§ Task statement: Transcribe the whole listing exactly.

§ Task input:
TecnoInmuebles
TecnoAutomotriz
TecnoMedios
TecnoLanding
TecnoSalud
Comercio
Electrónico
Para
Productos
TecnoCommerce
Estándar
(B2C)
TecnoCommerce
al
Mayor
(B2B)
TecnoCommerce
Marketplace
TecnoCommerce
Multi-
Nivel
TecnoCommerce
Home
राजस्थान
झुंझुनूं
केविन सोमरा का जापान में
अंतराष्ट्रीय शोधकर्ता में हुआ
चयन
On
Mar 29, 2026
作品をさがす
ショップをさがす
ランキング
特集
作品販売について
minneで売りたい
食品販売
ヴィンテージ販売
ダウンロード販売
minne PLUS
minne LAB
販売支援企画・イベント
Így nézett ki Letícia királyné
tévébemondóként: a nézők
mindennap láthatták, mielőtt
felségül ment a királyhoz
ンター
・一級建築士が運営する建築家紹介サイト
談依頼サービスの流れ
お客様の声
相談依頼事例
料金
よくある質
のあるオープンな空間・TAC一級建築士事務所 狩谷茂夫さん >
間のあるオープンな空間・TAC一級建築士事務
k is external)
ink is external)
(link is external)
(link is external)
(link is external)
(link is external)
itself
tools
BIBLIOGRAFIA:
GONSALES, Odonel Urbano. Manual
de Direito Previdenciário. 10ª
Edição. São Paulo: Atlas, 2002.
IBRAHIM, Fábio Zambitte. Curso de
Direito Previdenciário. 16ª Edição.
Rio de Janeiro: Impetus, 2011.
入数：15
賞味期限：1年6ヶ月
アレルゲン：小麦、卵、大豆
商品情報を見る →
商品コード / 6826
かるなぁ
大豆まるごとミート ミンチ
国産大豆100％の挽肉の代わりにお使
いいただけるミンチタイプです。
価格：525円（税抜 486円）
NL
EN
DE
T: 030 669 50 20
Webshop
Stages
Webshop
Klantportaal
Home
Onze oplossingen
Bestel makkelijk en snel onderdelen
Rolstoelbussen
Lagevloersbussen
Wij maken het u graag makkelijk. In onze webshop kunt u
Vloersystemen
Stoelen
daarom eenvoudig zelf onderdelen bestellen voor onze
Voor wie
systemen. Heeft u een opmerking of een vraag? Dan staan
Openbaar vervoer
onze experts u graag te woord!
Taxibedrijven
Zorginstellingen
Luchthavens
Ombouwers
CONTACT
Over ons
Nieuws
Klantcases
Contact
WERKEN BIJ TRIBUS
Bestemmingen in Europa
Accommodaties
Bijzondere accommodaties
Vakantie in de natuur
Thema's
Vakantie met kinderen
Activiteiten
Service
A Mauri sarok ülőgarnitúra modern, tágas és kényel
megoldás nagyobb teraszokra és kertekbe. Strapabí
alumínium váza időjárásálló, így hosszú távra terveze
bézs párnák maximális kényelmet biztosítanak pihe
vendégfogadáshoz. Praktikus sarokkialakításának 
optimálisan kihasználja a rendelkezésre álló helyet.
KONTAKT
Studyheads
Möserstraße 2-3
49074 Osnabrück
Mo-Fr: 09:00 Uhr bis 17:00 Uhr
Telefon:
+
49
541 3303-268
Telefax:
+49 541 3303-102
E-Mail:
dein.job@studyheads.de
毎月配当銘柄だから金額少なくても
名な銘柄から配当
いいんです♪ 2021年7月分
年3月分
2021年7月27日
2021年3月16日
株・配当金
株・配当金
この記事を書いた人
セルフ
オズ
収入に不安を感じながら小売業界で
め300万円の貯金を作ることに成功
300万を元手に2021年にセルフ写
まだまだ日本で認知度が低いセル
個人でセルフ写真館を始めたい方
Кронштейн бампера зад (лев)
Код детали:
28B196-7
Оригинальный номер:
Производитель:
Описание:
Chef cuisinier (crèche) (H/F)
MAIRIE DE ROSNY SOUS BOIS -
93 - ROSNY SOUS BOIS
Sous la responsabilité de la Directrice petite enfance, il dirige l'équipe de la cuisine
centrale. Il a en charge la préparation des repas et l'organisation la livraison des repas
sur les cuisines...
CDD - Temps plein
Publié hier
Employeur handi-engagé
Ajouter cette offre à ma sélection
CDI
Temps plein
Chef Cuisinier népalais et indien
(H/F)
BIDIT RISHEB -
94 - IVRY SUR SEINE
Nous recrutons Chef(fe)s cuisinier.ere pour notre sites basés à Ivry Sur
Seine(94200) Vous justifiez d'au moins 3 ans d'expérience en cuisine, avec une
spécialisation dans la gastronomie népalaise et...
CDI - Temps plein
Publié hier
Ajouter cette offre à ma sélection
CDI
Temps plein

§ Written response:
TecnoInmuebles
TecnoAutomotriz
TecnoMedios
TecnoLanding
TecnoSalud
Comercio
Electrónico
Para
Productos
TecnoCommerce
Estándar
(B2C)
TecnoCommerce
al
Mayor
(B2B)
TecnoCommerce
Marketplace
TecnoCommerce
Multi-
Nivel
TecnoCommerce
Home
राजस्थान
झुंझुनूं
केविन सोमरा का जापान में
अंतराष्ट्रीय शोधकर्ता में हुआ
चयन
On
Mar 29, 2026
作品をさがす
ショップをさがす
ランキング
特集
作品販売について
minneで売りたい
食品販売
ヴィンテージ販売
ダウンロード販売
minne PLUS
minne LAB
販売支援企画・イベント
Így nézett ki Letícia királyné
tévébemondóként: a nézők
mindennap láthatták, mielőtt
felségül ment a királyhoz
ンター
・一級建築士が運営する建築家紹介サイト
談依頼サービスの流れ
お客様の声
相談依頼事例
料金
よくある質
のあるオープンな空間・TAC一級建築士事務所 狩谷茂夫さん >
間のあるオープンな空間・TAC一級建築士事務
k is external)
ink is external)
(link is external)
(link is external)
(link is external)
(link is external)
itself
tools
BIBLIOGRAFIA:
GONSALES, Odonel Urbano. Manual
de Direito Previdenciário. 10ª
Edição. São Paulo: Atlas, 2002.
IBRAHIM, Fábio Zambitte. Curso de
Direito Previdenciário. 16ª Edição.
Rio de Janeiro: Impetus, 2011.
入数：15
賞味期限：1年6ヶ月
アレルゲン：小麦、卵、大豆
商品情報を見る →
商品コード / 6826
かるなぁ
大豆まるごとミート ミンチ
国産大豆100％の挽肉の代わりにお使
いいただけるミンチタイプです。
価格：525円（税抜 486円）
NL
EN
DE
T: 030 669 50 20
Webshop
Stages
Webshop
Klantportaal
Home
Onze oplossingen
Bestel makkelijk en snel onderdelen
Rolstoelbussen
Lagevloersbussen
Wij maken het u graag makkelijk. In onze webshop kunt u
Vloersystemen
Stoelen
daarom eenvoudig zelf onderdelen bestellen voor onze
Voor wie
systemen. Heeft u een opmerking of een vraag? Dan staan
Openbaar vervoer
onze experts u graag te woord!
Taxibedrijven
Zorginstellingen
Luchthavens
Ombouwers
CONTACT
Over ons
Nieuws
Klantcases
Contact
WERKEN BIJ TRIBUS
Bestemmingen in Europa
Accommodaties
Bijzondere accommodaties
Vakantie in de natuur
Thema's
Vakantie met kinderen
Activiteiten
Service
A Mauri sarok ülőgarnitúra modern, tágas és kényel
megoldás nagyobb teraszokra és kertekbe. Strapabí
alumínium váza időjárásálló, így hosszú távra terveze
bézs párnák maximális kényelmet biztosítanak pihe
vendégfogadáshoz. Praktikus sarokkialakításának 
optimálisan kihasználja a rendelkezésre álló helyet.
KONTAKT
Studyheads
Möserstraße 2-3
49074 Osnabrück
Mo-Fr: 09:00 Uhr bis 17:00 Uhr
Telefon:
+
49
541 3303-268
Telefax:
+49 541 3303-102
E-Mail:
dein.job@studyheads.de
毎月配当銘柄だから金額少なくても
名な銘柄から配当
いいんです♪ 2021年7月分
年3月分
2021年7月27日
2021年3月16日
株・配当金
株・配当金
この記事を書いた人
セルフ
オズ
収入に不安を感じながら小売業界で
め300万円の貯金を作ることに成功
300万を元手に2021年にセルフ写
まだまだ日本で認知度が低いセル
個人でセルフ写真館を始めたい方
Кронштейн бампера зад (лев)
Код детали:
28B196-7
Оригинальный номер:
Производитель:
Описание:
Chef cuisinier (crèche) (H/F)
MAIRIE DE ROSNY SOUS BOIS -
93 - ROSNY SOUS BOIS
Sous la responsabilité de la Directrice petite enfance, il dirige l'équipe de la cuisine
centrale. Il a en charge la préparation des repas et l'organisation la livraison des repas
sur les cuisines...
CDD - Temps plein
Publié hier
Employeur handi-engagé
Ajouter cette offre à ma sélection
CDI
Temps plein
Chef Cuisinier népalais et indien
(H/F)
BIDIT RISHEB -
94 - IVRY SUR SEINE
Nous recrutons Chef(fe)s cuisinier.ere pour notre sites basés à Ivry Sur
Seine(94200) Vous justifiez d'au moins 3 ans d'expérience en cuisine, avec une
spécialisation dans la gastronomie népalaise et...
CDI - Temps plein
Publié hier
Ajouter cette offre à ma sélection
CDI
Temps plein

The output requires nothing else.